→ **Instructions for the task**: Every entry must be given again exactly. Include no pictures.

→ **Available data**:
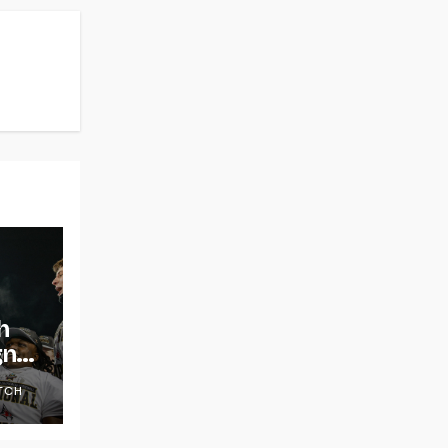
h
gns
TCH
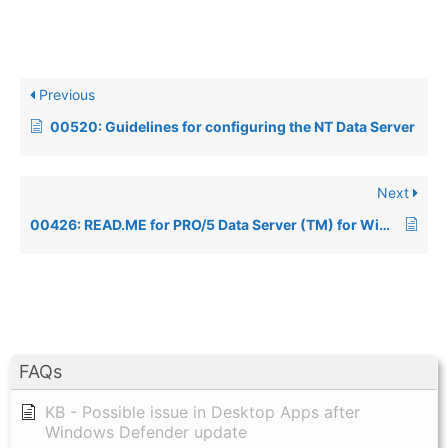
Previous
00520: Guidelines for configuring the NT Data Server
Next
00426: READ.ME for PRO/5 Data Server (TM) for Windows NT REV. 1.05
FAQs
KB - Possible issue in Desktop Apps after
Windows Defender update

→ **Result of the exercise**:
h
gns
TCH
Previous
00520: Guidelines for configuring the NT Data Server
Next
00426: READ.ME for PRO/5 Data Server (TM) for Windows NT REV. 1.05
FAQs
KB - Possible issue in Desktop Apps after
Windows Defender update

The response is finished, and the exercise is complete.